Voracious sweating

I am awake at 3:00 in the morning drenched in sweat. During the day the least bit of stress or activity will cause my head to become saturated. I know one cause is the hydrocodone I take for debilitating pain. I also have Addison’s Disease and Sjogren’s. Anyone else experience this? It is miserable, embarrassing and annoying!

I have the same problem,it is misreable,my head is drenched in sweat and my hands and feet r pure white,from raynauds,i feel like a fool sitting with fans blowing on me all the time and my feet and hands r wraped in heating pads,i head sweats so much that i have sores all over it all the time.good luck,maybe someday they will figure it out,

Night sweats for me proved to be menopausal. Some medications can cause them too, and one friend had hyperactive thyroid that made her have them.

Some self helps? Try sleeping in very light cotton pajamas, a really cool room if you can, and several light layers of covers you can pull up or throw off when in bed. If your matress or mattress topper are memory foam, it builds heat, and adds to the issue. (But to me, well worth it because of the soft comfy surface for my joints.) I also love my cool comfy good all cotton sheets, and if they would help you, check with a local Sam's, ours has them at a steal right now.

I hope you are more comfortable very soon.

hugs,

Louise

have you tried the mitts and slippers you microwave to make warm, mine are the bed buddy brand, but there may be others. They have held up really well! I use them mostly to help with the arthritis and nerve pain. If you do a search you can find them online, and one retailer, bed bath and beyond has them. I promise, I tell everyone about them, they are wonderful! I'm a firm believer in using tools, workarounds, and anything that makes life more comfortable and easier.

hugs,

Louise

foreverhopeful said:

I have the same problem,it is misreable,my head is drenched in sweat and my hands and feet r pure white,from raynauds,i feel like a fool sitting with fans blowing on me all the time and my feet and hands r wraped in heating pads,i head sweats so much that i have sores all over it all the time.good luck,maybe someday they will figure it out,

Thanks for all the great hints! I have used warmers for my feet. That does help. I am never without my Snoozies when not wearing shoes. This week my feet have felt frozen in flip flops so I have worn shoes. The neuropathy is worse than ever right now. I wish science could figure out a cure or treatment. At least my toes are moving this am. I do wear cool knit pj’s. Need to lower thermostat but my husband and little dog freeze!!!

I sweat something terrible! Both day and night. I don’t have to be doing anything! I start breaking out in a sweat and the skin on my face burns! I am too old for it be be menopausal! I hate it and this began about 1 year before I was diagnosed with Lupus.

That’s exactly how I feel. It literally pours off of my head and face. And I turn bright red for hours afterward. I use cool towels on my neck at times. I need buckets!!!

I sweat terribly as well…cold sweats. My body will be cold to the touch but I’m sweating. Very embarrassing, but just another thing I have to live with. Good luck to you!!

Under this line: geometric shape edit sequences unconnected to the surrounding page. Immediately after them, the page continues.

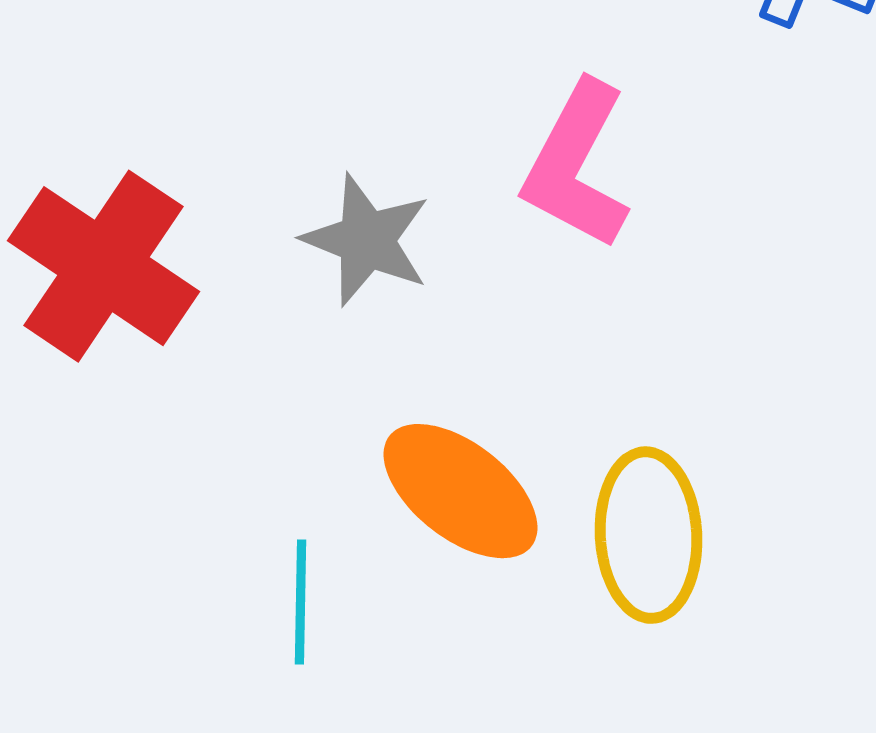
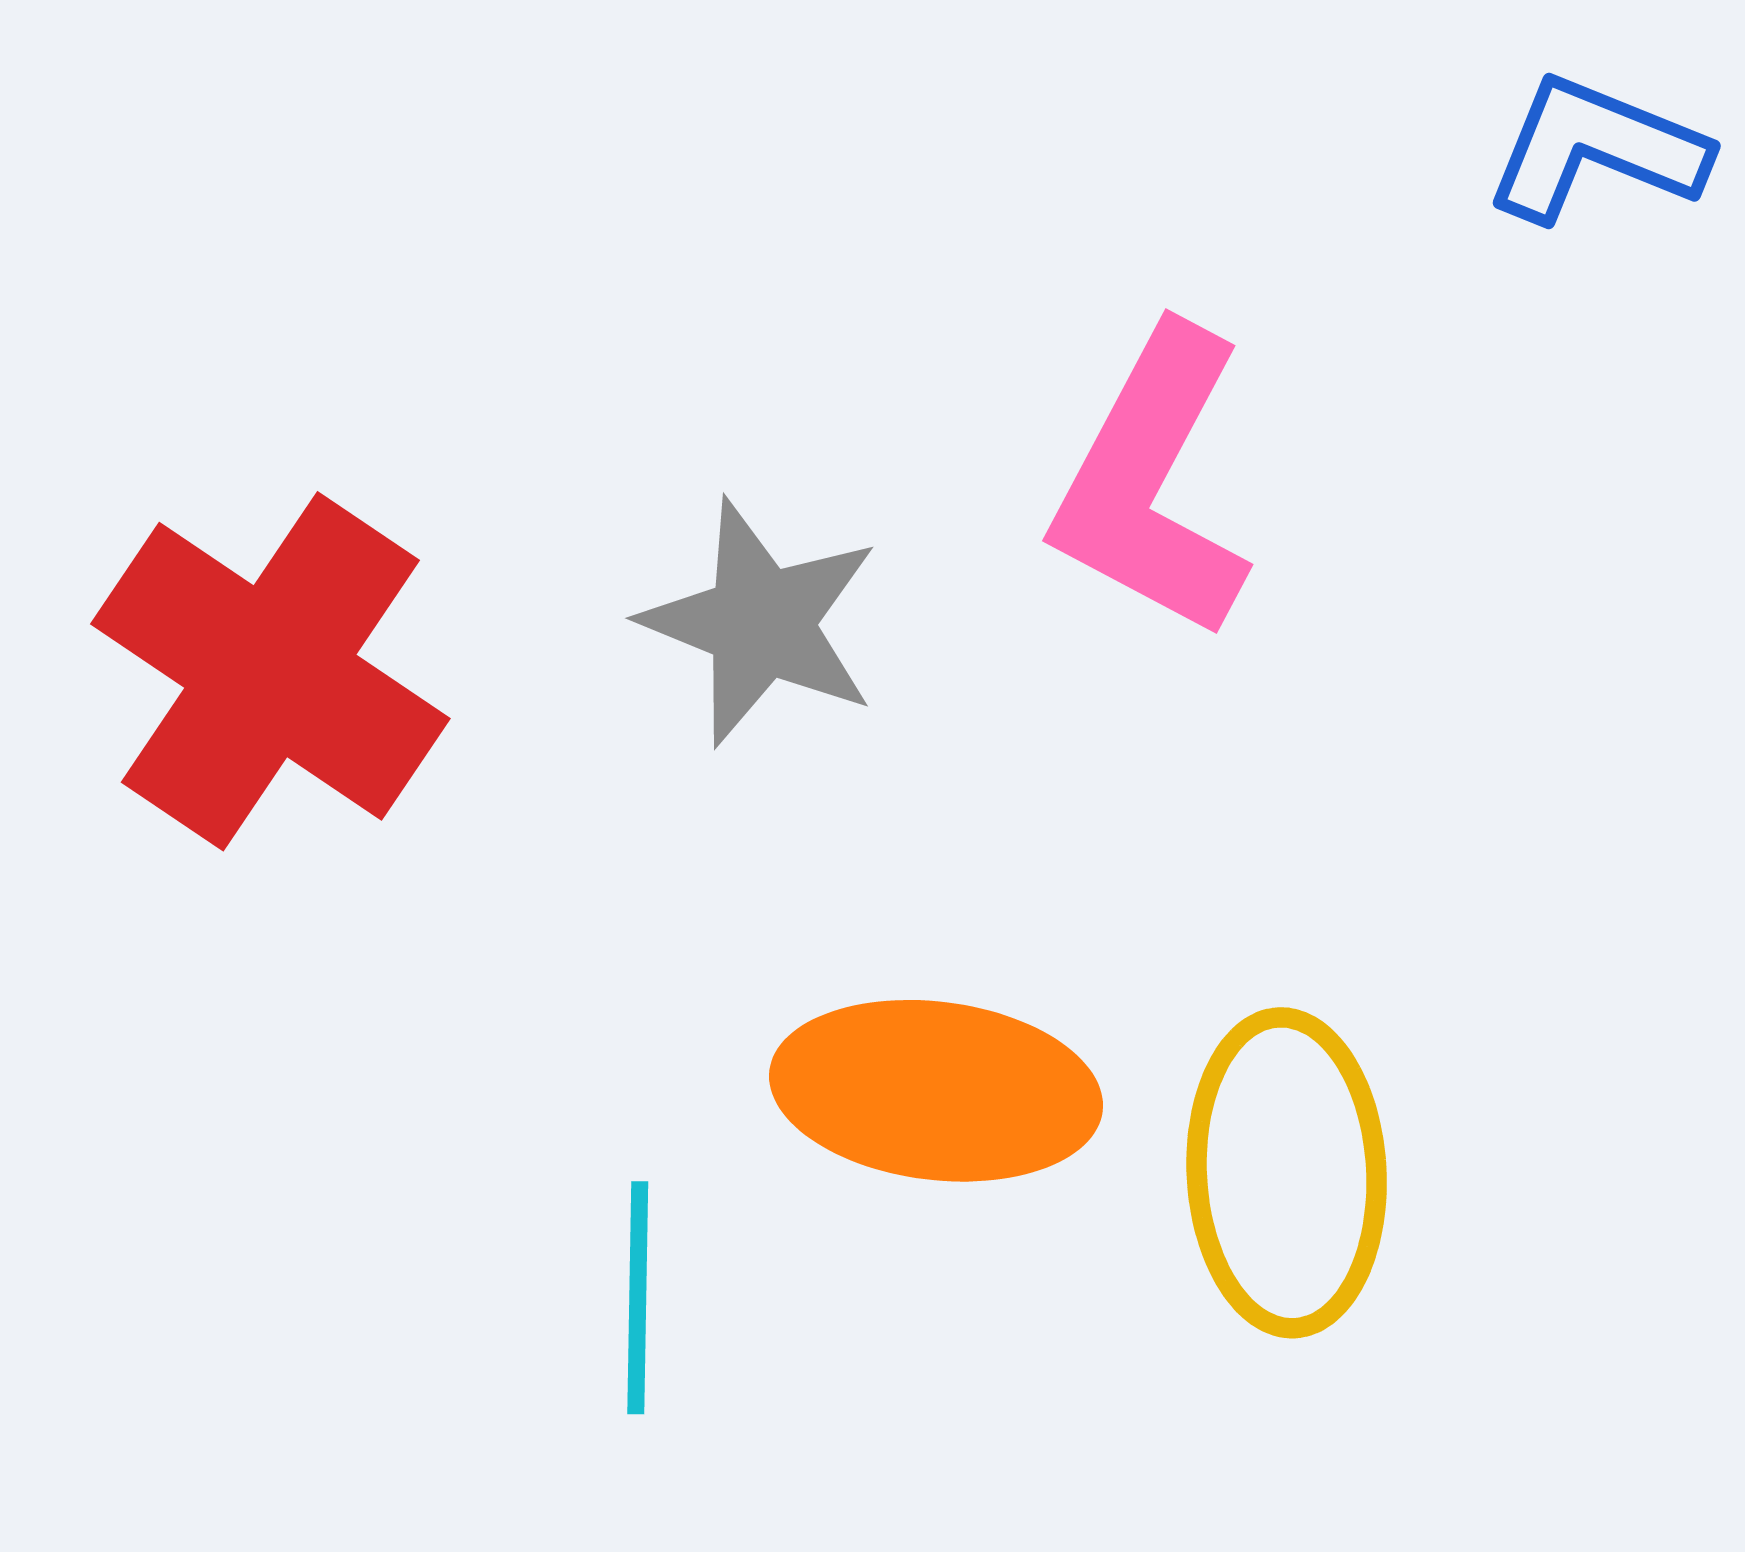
orange ellipse: (460, 491) -> (936, 1091), turned -31

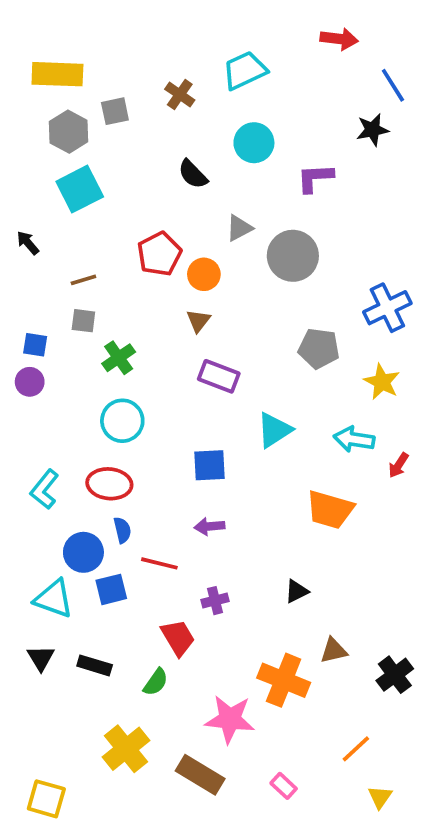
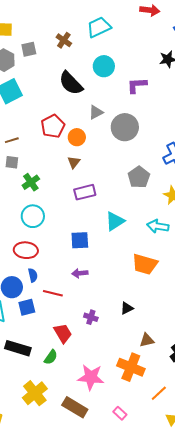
black semicircle: (193, 174) -> (71, 83), size x1.5
gray pentagon: (319, 348) -> (139, 177), turned 30
purple rectangle: (219, 376) -> (85, 192), turned -35
purple cross: (215, 601) -> (91, 317), moved, turned 32
black rectangle: (95, 665) -> (18, 348), size x1.4
orange cross: (284, 680) -> (131, 367), moved

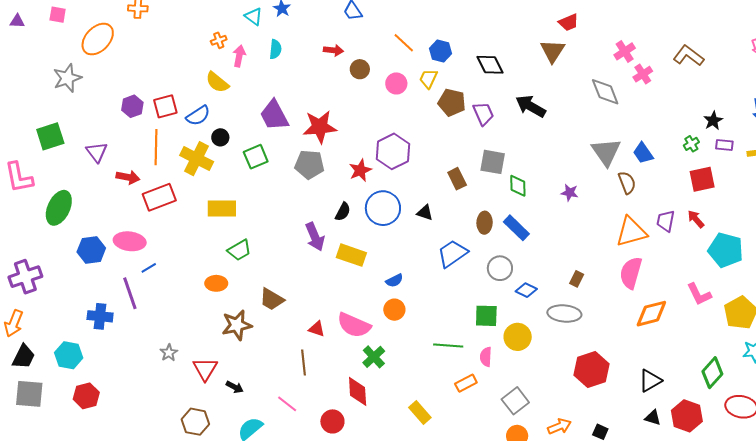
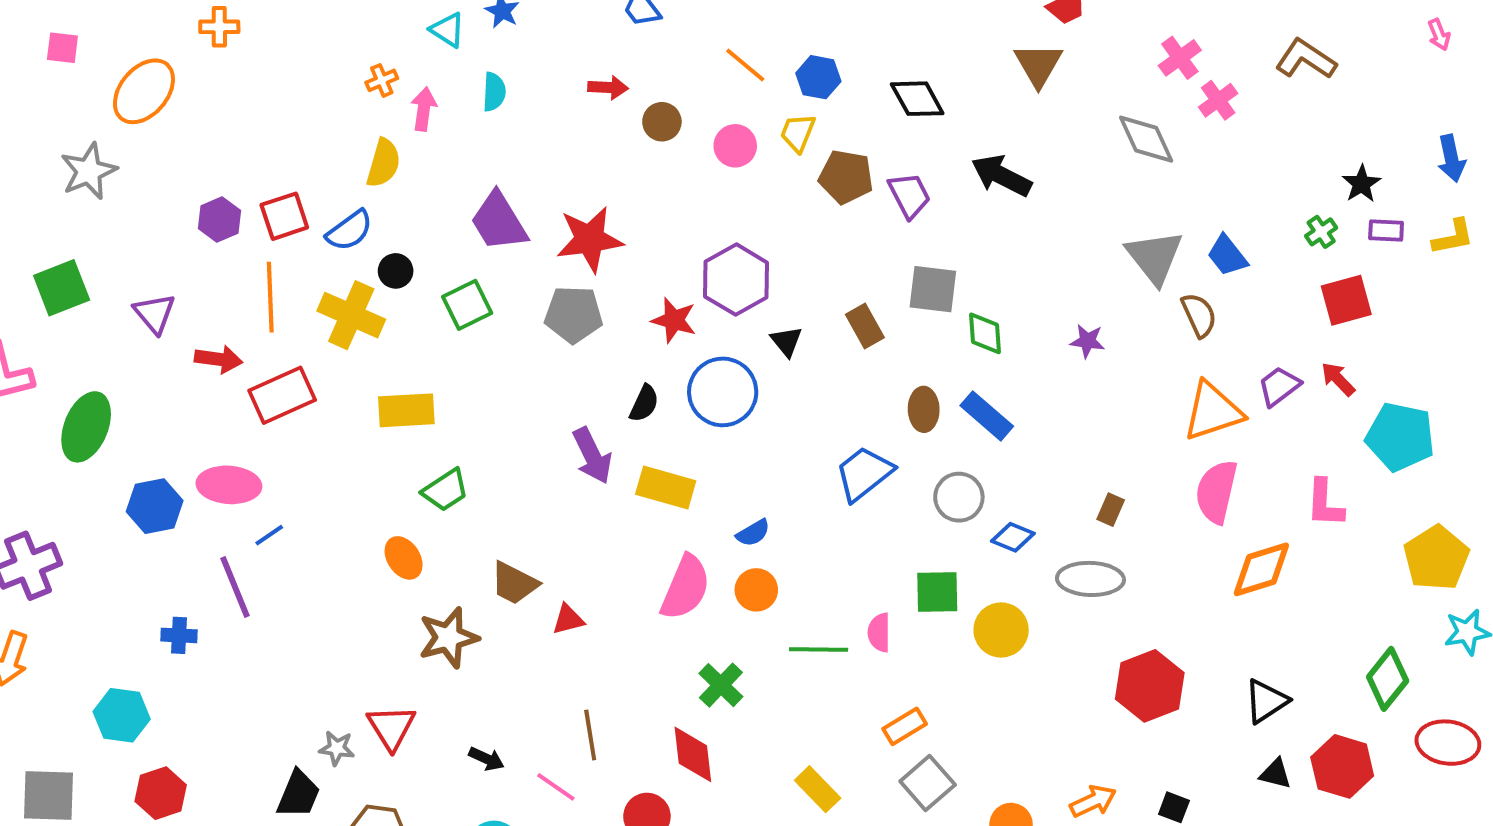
yellow semicircle: (217, 82) -> (383, 163), turned -110
red star: (360, 170) -> (674, 320), turned -30
black triangle: (425, 213) -> (787, 341), moved, turned 36
purple trapezoid: (666, 221) -> (1279, 386), turned 45
orange ellipse: (216, 283) -> (404, 558), turned 60
pink L-shape: (699, 294) -> (1325, 503), moved, turned 32
blue cross: (100, 316) -> (179, 635), size x0.7
pink semicircle: (354, 325) -> (685, 587), moved, turned -88
red triangle: (317, 329) -> (568, 619), moved, turned -30
green line: (448, 345) -> (819, 650), moved
gray star: (169, 353) -> (337, 748), moved, turned -30
black trapezoid: (24, 357) -> (298, 794), moved
pink semicircle: (486, 357) -> (879, 633), moved
brown line: (304, 362) -> (590, 735), moved
black arrow: (235, 387) -> (486, 759), moved
gray square: (515, 401) -> (928, 783), moved

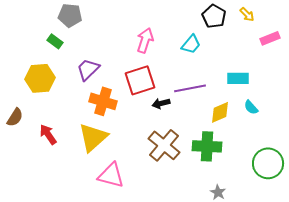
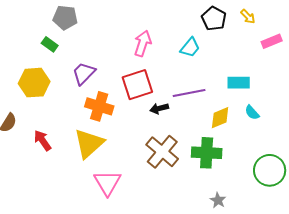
pink triangle: (111, 175) -> (107, 183), turned 44

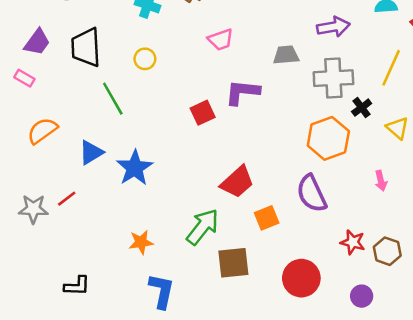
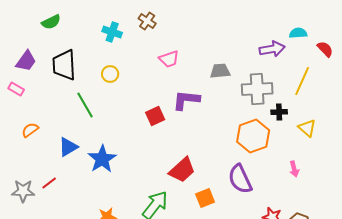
purple arrow: (333, 27) -> (272, 49), moved
black cross: (362, 108) -> (279, 112), turned 35
orange semicircle: (42, 131) -> (30, 130), size x0.7

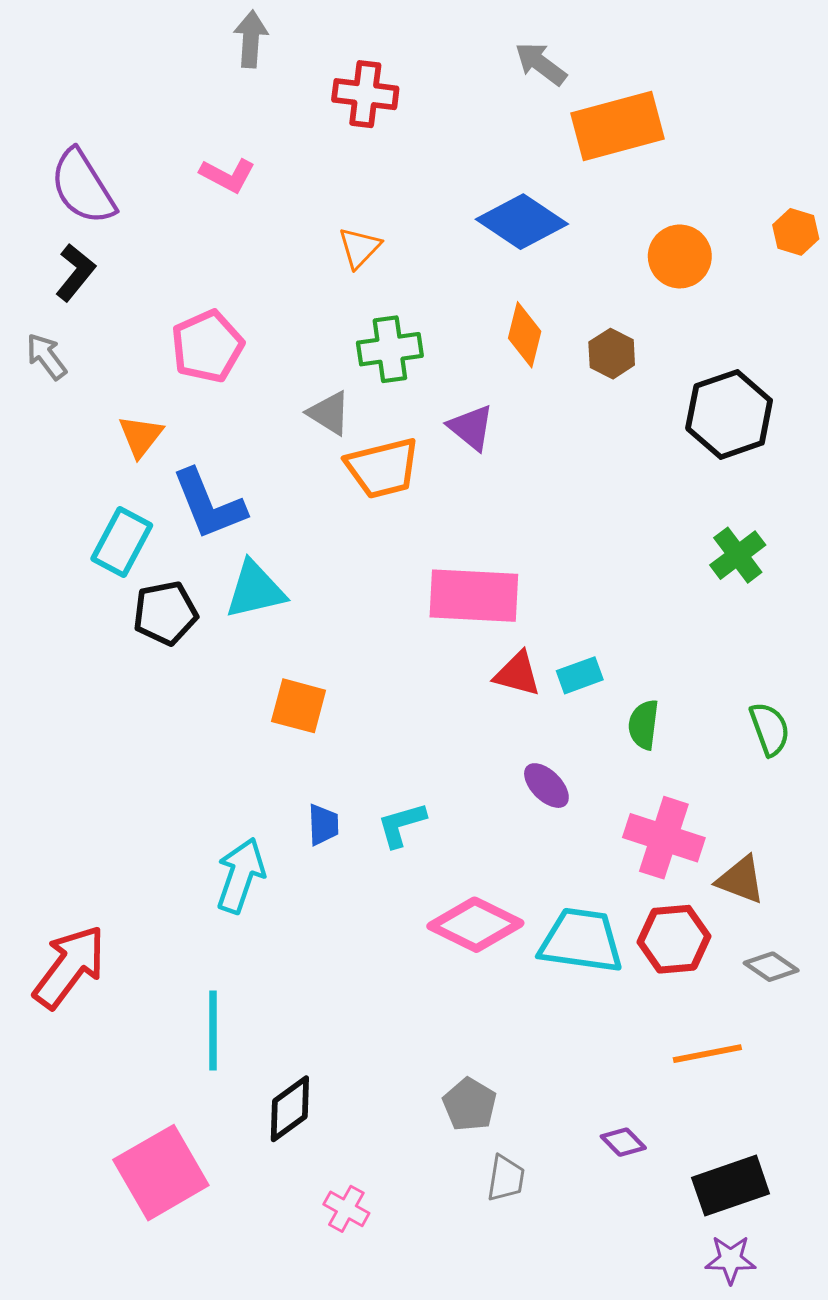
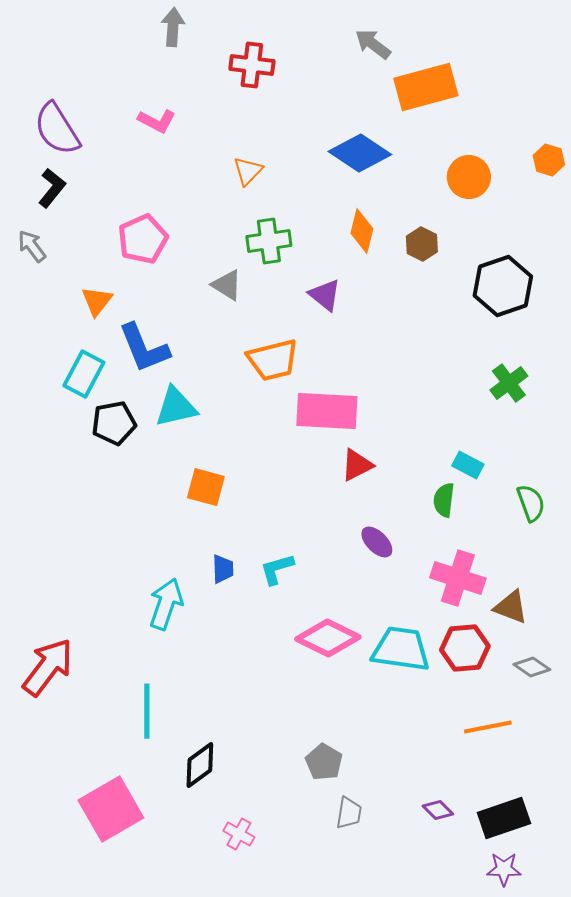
orange trapezoid: (383, 468) -> (273, 360), moved
red triangle: (517, 674) -> (357, 465), turned -42
cyan rectangle: (580, 675) -> (468, 465), moved, turned 48
purple diamond: (623, 1142) -> (438, 810), moved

Same here. Mine is anytime of day, usually with ANY activity. I sweat primarily around my head and neck as well. It is literally dripping off of me. I have 3 fans on me at night. I cannot stand to be too warm. My face is usually beet red, too!

Well, you all make me feel good. I can break out in a big sweat for no reason at all. I have never ever been a sweater either. It’s a strange thing, but glad to know I am not odd. Lol

Me, too! The other night I kept waking up drenched in sweat. I wake up hot, throw covers off, get cold, pull covers back up. It's hard to sleep when it's like that. I am on HRT so it's not menopause. I guess it could be hydrocodone which I take at night for pain. Geez....if it's not one thing, it's another!

Boy I know what you are going through! I end up keeping a towel next to my bed to help with the dampness from my sweating. If I stand more than a few minutes I start sweating. Just sitting in a well lit room will also bring on the sweating. I can't remember the last time I went to church with a dry head. Standing at the sink drying my hair after a shower and brushing my teeth is all it takes to get the sweating started. I usually sit on my bed with a mirror to put on my makeup and pray I can get out the door before it all sweats off. I have sleep apnea so am on a C-pap machine at night which helps keep me asleep, along with Restoril, but still wake up at least once in pain and sweating. As soon as I get up in the mornings it's pain and racing heart issues until I can take my pain meds. I have so much around the house that needs to be done but don't have the energy to do the simplest of things. SO FRUSTRATING!!

I do this too. I had my hormones checked and it’s not menopause. I guess it’s the lupus. It’s horrible and it happens day and night. Hope somebody finds answers to this horrible disease. Yuck

I think mine is menopause but it has been 20 yrs I don’t take pilocarpine for my dry mouth because it can cause sweating I don’t know what the answer is

I feel more normal at least! We all have a miserable mess. I have all these same issues. Check
Out the foam towels that you can use on you neck or blot. They can actually be wrung out if you need to. I have chin length hair. I did wear it short and spike. The sweat reactivated the get. Now I wring out my hair. My conditioner feel sticky on my neck after the first sweat, then it’s better

I have the same problem. I work in retail and it’s embarrassing when it happens while I’m ringing up customers. I can actually feel the heat comming from by body. It’s like I’m a heater. I thought it was from my medicine. I’m on savella right now, and it seems to be just as bad as with methotrexate. I’ve mentioned it to my dr and he just documents it and says nothing.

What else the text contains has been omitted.